▶ _AVAILABLE RECORDS_:

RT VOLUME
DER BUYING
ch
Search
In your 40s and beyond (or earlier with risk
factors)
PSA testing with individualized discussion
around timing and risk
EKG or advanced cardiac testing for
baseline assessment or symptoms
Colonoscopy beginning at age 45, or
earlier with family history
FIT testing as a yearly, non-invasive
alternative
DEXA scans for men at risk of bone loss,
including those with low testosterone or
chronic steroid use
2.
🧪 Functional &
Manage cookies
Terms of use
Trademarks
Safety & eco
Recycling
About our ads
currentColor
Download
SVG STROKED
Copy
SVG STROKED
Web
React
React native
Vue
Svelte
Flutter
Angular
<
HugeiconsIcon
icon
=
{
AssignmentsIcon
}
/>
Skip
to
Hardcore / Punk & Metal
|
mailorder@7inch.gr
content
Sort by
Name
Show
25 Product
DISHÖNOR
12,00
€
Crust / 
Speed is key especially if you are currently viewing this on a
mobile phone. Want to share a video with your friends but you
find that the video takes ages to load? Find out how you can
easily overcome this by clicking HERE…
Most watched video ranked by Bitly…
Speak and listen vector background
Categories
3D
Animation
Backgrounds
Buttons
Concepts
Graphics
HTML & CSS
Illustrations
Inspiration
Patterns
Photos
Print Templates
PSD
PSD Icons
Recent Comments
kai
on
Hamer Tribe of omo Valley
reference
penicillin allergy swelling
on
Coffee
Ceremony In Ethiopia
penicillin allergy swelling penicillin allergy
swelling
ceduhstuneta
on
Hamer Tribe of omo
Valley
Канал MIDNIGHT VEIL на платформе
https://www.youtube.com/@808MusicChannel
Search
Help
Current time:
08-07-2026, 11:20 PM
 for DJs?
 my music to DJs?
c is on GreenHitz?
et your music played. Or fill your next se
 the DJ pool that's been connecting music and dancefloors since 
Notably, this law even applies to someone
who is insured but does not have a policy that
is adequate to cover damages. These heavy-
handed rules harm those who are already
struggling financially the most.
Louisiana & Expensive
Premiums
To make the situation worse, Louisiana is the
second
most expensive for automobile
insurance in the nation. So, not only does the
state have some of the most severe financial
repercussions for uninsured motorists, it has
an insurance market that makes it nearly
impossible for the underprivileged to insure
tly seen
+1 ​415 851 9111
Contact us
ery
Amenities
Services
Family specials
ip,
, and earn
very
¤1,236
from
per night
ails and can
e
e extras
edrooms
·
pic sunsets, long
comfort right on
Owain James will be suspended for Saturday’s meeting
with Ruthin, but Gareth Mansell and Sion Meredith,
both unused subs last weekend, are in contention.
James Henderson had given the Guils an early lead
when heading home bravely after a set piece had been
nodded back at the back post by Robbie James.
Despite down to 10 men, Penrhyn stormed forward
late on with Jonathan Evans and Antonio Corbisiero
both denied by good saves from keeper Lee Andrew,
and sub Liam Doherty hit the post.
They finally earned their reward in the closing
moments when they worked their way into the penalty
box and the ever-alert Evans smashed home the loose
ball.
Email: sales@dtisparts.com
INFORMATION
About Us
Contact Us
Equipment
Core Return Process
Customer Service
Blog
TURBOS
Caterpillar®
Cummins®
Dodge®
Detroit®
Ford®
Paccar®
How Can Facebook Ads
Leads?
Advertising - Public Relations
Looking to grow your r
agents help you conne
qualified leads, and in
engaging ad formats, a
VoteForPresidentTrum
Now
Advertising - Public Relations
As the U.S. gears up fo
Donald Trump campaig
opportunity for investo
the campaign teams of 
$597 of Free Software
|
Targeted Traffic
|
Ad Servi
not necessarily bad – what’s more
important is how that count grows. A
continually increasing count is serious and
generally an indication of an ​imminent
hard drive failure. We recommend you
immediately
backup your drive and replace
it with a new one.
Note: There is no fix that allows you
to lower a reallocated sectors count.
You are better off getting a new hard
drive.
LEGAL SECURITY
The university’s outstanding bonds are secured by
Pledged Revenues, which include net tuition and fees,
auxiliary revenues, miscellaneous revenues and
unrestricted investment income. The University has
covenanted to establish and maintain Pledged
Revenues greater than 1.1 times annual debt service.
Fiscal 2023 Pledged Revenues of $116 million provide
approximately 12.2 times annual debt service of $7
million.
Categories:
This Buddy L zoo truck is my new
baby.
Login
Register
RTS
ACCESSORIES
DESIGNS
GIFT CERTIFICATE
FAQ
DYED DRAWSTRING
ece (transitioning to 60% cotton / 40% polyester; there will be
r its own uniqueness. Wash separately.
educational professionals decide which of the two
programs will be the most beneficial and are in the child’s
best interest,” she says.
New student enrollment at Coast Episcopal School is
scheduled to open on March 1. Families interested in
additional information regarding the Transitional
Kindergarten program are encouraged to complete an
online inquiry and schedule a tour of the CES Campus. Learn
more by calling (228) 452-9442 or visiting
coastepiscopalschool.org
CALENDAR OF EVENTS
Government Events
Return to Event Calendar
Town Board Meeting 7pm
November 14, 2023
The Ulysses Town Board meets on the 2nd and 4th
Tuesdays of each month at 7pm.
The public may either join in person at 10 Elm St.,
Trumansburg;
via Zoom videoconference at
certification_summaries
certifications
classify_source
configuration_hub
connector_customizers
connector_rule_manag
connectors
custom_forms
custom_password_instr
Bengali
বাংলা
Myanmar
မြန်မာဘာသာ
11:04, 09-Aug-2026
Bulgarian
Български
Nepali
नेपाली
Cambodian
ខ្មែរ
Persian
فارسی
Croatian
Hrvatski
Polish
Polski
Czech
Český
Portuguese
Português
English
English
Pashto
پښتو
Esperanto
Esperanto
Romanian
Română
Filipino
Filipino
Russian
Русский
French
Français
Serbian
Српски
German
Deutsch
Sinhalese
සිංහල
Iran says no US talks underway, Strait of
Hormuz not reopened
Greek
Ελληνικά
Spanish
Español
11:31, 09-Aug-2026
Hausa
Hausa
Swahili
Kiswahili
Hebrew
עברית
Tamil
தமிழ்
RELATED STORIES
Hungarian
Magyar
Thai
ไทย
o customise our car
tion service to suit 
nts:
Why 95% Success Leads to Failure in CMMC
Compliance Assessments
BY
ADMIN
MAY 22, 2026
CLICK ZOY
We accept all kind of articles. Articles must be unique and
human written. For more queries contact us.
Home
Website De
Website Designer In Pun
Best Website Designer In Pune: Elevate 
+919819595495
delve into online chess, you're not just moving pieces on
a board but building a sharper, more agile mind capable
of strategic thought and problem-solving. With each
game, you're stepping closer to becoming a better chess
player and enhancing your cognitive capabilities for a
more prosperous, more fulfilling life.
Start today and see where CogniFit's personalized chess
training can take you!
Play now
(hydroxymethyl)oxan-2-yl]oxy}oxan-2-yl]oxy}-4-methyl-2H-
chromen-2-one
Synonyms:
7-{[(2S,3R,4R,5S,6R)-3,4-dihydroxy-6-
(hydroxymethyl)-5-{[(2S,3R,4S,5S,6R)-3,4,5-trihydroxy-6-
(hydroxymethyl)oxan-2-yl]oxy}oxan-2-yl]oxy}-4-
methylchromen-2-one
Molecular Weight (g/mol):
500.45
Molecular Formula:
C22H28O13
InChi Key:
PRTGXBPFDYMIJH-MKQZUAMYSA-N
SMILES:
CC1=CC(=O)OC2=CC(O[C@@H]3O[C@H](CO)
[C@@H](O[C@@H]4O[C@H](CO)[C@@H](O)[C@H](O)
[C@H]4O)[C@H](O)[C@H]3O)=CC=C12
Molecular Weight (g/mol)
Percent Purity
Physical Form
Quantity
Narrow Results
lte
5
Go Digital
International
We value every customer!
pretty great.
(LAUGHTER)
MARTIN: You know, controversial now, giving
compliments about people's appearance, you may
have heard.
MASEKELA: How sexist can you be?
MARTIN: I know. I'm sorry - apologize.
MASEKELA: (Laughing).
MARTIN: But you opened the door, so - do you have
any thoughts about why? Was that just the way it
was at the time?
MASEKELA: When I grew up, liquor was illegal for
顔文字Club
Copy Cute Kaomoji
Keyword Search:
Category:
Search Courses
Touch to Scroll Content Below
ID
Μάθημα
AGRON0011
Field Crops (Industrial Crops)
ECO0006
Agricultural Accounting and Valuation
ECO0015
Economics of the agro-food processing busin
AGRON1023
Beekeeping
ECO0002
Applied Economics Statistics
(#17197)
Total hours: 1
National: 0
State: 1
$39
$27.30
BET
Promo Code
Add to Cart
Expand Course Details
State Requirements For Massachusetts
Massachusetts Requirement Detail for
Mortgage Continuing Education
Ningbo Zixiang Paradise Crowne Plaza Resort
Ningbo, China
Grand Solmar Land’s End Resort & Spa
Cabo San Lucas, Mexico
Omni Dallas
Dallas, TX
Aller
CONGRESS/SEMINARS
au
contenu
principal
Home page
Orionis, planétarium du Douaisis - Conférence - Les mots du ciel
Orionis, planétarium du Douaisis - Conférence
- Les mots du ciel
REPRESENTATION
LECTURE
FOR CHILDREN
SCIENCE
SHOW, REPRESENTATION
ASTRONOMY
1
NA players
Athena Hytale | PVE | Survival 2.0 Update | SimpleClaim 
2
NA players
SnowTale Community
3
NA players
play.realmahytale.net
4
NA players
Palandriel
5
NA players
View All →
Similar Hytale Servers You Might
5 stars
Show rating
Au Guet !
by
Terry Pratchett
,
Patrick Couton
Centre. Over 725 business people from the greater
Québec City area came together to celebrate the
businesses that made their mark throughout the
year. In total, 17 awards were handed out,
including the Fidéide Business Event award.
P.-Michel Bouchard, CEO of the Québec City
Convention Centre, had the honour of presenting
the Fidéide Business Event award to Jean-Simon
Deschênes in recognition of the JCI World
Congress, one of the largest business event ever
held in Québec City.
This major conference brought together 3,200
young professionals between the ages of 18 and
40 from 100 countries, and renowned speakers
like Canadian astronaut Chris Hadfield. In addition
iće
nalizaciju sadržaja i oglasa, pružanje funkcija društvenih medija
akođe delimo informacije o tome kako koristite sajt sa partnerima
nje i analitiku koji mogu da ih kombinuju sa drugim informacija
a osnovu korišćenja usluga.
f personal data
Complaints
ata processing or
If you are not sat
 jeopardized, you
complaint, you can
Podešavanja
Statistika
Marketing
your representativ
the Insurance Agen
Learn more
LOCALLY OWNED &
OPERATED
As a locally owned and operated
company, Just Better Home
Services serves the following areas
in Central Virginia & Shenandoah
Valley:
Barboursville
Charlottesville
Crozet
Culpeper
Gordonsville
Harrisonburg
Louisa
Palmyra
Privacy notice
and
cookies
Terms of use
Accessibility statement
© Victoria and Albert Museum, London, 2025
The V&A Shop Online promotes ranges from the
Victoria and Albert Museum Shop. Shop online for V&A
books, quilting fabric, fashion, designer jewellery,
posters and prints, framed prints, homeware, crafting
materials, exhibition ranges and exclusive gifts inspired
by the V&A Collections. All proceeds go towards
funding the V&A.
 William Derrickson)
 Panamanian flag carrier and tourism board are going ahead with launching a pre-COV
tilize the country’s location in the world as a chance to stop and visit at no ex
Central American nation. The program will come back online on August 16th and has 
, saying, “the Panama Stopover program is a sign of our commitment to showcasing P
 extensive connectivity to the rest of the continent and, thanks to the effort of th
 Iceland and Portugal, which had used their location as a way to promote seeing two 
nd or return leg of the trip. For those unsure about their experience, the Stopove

▶ _TASK BRIEF_: Where does the string "professionals" appear in the records above? Return every line that holds it.

▶ _EXERCISE RESPONSE_:
educational professionals decide which of the two
young professionals between the ages of 18 and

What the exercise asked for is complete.